二、夜の館

 女と私、共に無言で館内を歩く。先を行く女に付いていきながら、私は初めての感覚を味わっていた。

 天井に吊るされた行燈のような明かり。見晴国では見たことのないくらいに明るいそれは、等間隔に吊るされて光を放っていた。

 しかし、その間隔が広く照らしきれない部分が多い。よって何回も私は暗闇に足を踏み入れることになり、不思議な怖さを感じざるをえなかった。

 それに加え、足元の感触にもそわそわしてしまう。動物の毛のようなふわっとした布が床には広がっていて、若干の浮遊感があった。

 こちらに関しては謎に夢中になるモノがあり、少し足が沈む感覚を味わうために踏みしめがちになっている。

「……おぉ」

 ここは見晴国とは異なる国の文化が詰まった館の中だ。天井、床に関わらず、至る所に見たこともないような調度品や装丁が見て取れる。

 金色が輝く装飾の施された服を身に着けた男の絵、人の丈と同じくらいありそうな両刃の刀、謎の壺、これは……十字架か。

 とにかく様々なモノが飾られていて、この空間の雰囲気を混沌としたものにしている。

 私は芸術に詳しい方ではないが、明らかに価値があり、値段が張るモノばかりであることは分かった。
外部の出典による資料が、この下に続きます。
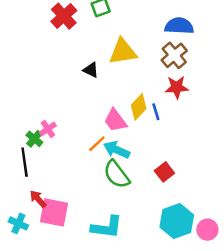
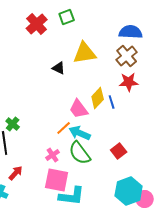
pink cross: (48, 129) -> (53, 155), moved
red arrow: (38, 199) -> (16, 173), turned 84
pink square: (54, 212) -> (57, 180), moved
pink circle: (207, 230) -> (145, 199), moved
 興味深くはあるが、迂闊に触れてしまえば目の前の女にふんだくられそうなので、細心の注意を払っておく。出来るだけ中心を歩いて女の背中を追った。

 それから何度か曲がったのち、女が歩みを止める。追いついて女を見れば、こちらに一瞥だけくれて扉に手をかけた。

「コハリ師様をお連れいたしました」

 女はそれだけ言うとすぐに扉を開ける。さっと目の前で扉を抑え、中へどうぞと視線で示してきた。

 主の前では一応の体裁は整えるらしい。この場のみ、ひとまずは安心と言えるだろう。

 室内に足を踏み入れる。まず視界に入ったのは、先ほどまでとは比べ物にならないくらいに大きい照明。

 さらに、とてつもなく縦に長い机も目立つ。四辺に椅子が備え付けられており、大人数で集まって話し合いでもする場所なのか、と思った。

 そして長机の向かい――丁度私と対を成す位置に一人、先ほど見た絵と同じような服装の男が立っていた。大きな硝子がはめ込まれた壁を背にしており、月光が室内に注ぎ込んでいて幻想的だ。

「コハリ師様、お待ちしておりました。此度は私どもの依頼を引き受けてくださり、誠にありがとうございます」

 男は私に向かって慇懃な態度で出迎えの言葉を口にすると、静かに頭を下げる。

 胸に手を当てるのは異国の礼儀作法なのだろうか。

「デーラント・シサー侯爵、本日はお招きありがとうございます。……誠に恐縮ではございますが、様はやめてはいただけませんか。私はただのコハリ師でございます」

 見晴国式のお辞儀で頭を下げ、「コハリ師と、お呼び頂ければ」と続ける。

「そうか、では夢殿と。私のことはデーラントでいい」

 どうやら侯爵は変わった性格の男らしい。一瞬で柔らかな雰囲気を作って言う。こちらとしてはやりづらいので困るのだが……

 チラッと後ろの女を見れば、先ほどよりも険しい視線を送ってきている。

 これは「名前呼びなど失礼な……」ということか。それとも「主の言うことを聞け!」ということなのか。

「……では、デーラント様と」

 迷った末、それだけ口にする。すると侯爵は満足そうに笑みを浮かべ、「そちらに腰かけてくれ」と言った。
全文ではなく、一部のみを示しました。